### PROBLEM
Check each line of the data for "list" and select those that have it.

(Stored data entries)

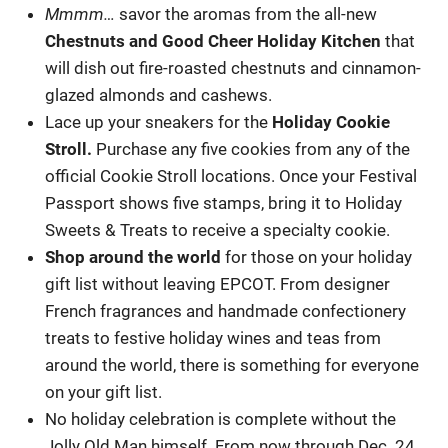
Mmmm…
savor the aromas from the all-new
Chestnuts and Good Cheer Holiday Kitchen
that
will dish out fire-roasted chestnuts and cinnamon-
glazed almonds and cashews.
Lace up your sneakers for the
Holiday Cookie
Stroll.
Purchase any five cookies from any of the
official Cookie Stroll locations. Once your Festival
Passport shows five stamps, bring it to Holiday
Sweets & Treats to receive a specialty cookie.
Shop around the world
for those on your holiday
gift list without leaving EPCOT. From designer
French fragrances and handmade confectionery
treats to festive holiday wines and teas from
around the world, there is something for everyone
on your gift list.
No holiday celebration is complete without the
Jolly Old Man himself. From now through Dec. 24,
==
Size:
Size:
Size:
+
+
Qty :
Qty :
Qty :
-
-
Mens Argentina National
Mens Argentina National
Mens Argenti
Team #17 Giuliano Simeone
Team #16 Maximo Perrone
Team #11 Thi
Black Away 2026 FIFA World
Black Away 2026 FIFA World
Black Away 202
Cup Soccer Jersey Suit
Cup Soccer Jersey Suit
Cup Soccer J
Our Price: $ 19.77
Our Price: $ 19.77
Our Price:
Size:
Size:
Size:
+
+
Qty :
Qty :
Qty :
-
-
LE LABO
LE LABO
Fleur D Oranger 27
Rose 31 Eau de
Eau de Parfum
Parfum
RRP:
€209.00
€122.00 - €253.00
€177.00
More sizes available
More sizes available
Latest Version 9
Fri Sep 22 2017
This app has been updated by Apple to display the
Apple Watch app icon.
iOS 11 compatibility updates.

### FINISHED EXERCISE
gift list without leaving EPCOT. From designer
on your gift list.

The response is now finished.